*EXERCISE DIRECTIONS*
Among the entries, find each line that includes the string "trabajos" and list it.

Transcribed page contents:
____________

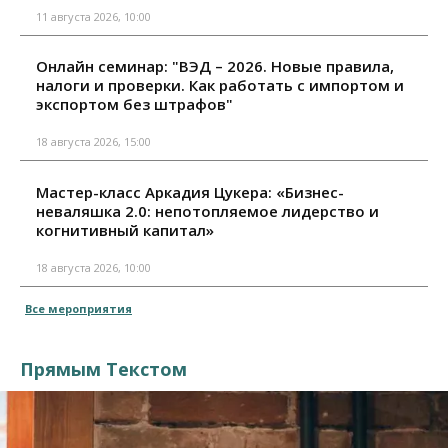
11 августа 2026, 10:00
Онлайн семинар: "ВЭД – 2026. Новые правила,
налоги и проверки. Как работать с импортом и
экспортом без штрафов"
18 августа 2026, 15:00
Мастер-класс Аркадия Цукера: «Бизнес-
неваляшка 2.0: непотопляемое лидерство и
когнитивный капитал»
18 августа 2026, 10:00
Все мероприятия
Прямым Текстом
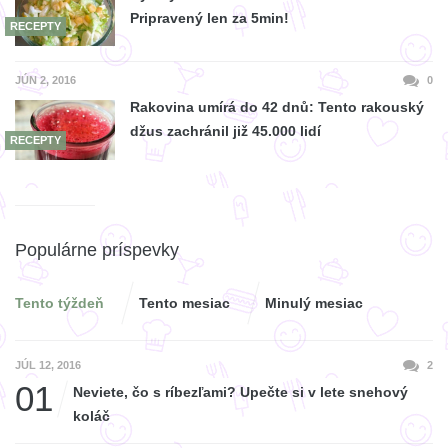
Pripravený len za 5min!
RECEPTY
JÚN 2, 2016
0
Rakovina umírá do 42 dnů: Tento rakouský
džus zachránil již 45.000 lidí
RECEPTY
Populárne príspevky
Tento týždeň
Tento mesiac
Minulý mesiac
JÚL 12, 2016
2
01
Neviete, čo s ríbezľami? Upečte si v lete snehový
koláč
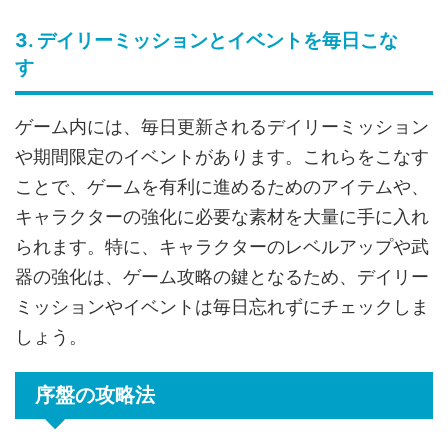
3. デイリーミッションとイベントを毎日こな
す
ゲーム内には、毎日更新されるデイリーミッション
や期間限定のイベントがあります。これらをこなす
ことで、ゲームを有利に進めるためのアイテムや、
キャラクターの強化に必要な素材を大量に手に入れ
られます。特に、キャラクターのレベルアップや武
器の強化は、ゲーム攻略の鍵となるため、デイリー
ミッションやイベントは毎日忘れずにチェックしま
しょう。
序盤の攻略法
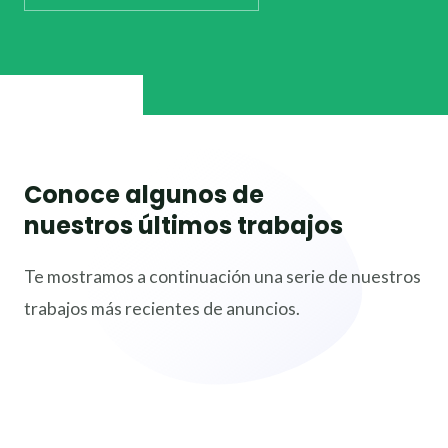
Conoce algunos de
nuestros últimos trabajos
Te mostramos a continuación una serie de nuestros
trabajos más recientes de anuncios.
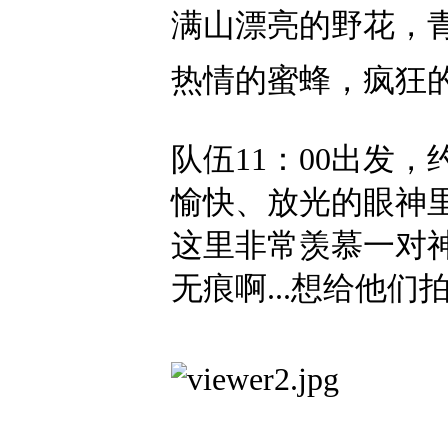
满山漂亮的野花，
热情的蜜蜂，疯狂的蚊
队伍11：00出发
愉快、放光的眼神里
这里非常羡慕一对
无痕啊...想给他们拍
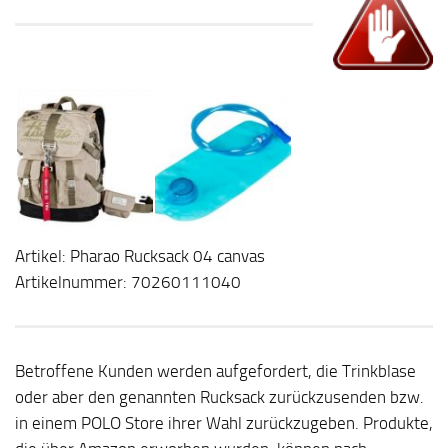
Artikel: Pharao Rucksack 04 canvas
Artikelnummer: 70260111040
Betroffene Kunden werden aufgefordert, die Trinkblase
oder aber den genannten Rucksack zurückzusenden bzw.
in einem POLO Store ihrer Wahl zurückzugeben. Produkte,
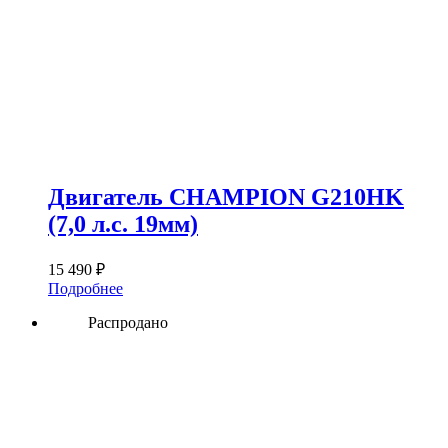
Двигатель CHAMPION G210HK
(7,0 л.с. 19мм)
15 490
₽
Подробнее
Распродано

____________

*OUTPUT FOR THIS TASK*
nuestros últimos trabajos
trabajos más recientes de anuncios.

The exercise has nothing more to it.